### Data for the task
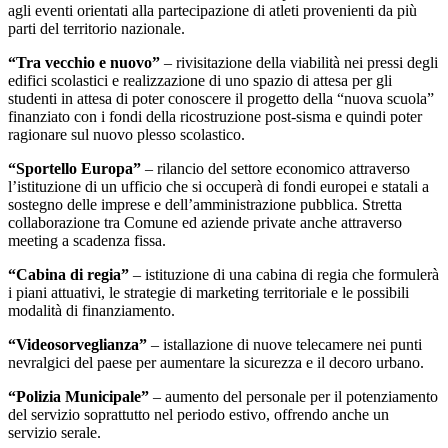
agli eventi orientati alla partecipazione di atleti provenienti da più
parti del territorio nazionale.
“Tra vecchio e nuovo”
– rivisitazione della viabilità nei pressi degli
edifici scolastici e realizzazione di uno spazio di attesa per gli
studenti in attesa di poter conoscere il progetto della “nuova scuola”
finanziato con i fondi della ricostruzione post-sisma e quindi poter
ragionare sul nuovo plesso scolastico.
“Sportello Europa”
– rilancio del settore economico attraverso
l’istituzione di un ufficio che si occuperà di fondi europei e statali a
sostegno delle imprese e dell’amministrazione pubblica. Stretta
collaborazione tra Comune ed aziende private anche attraverso
meeting a scadenza fissa.
“Cabina di regia”
– istituzione di una cabina di regia che formulerà
i piani attuativi, le strategie di marketing territoriale e le possibili
modalità di finanziamento.
“Videosorveglianza”
– istallazione di nuove telecamere nei punti
nevralgici del paese per aumentare la sicurezza e il decoro urbano.
“Polizia Municipale”
– aumento del personale per il potenziamento
del servizio soprattutto nel periodo estivo, offrendo anche un
servizio serale.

### Description of the task
Reproduce the listing word for word, but keep the pictures out of it.

### Expected answer
agli eventi orientati alla partecipazione di atleti provenienti da più
parti del territorio nazionale.
“Tra vecchio e nuovo”
– rivisitazione della viabilità nei pressi degli
edifici scolastici e realizzazione di uno spazio di attesa per gli
studenti in attesa di poter conoscere il progetto della “nuova scuola”
finanziato con i fondi della ricostruzione post-sisma e quindi poter
ragionare sul nuovo plesso scolastico.
“Sportello Europa”
– rilancio del settore economico attraverso
l’istituzione di un ufficio che si occuperà di fondi europei e statali a
sostegno delle imprese e dell’amministrazione pubblica. Stretta
collaborazione tra Comune ed aziende private anche attraverso
meeting a scadenza fissa.
“Cabina di regia”
– istituzione di una cabina di regia che formulerà
i piani attuativi, le strategie di marketing territoriale e le possibili
modalità di finanziamento.
“Videosorveglianza”
– istallazione di nuove telecamere nei punti
nevralgici del paese per aumentare la sicurezza e il decoro urbano.
“Polizia Municipale”
– aumento del personale per il potenziamento
del servizio soprattutto nel periodo estivo, offrendo anche un
servizio serale.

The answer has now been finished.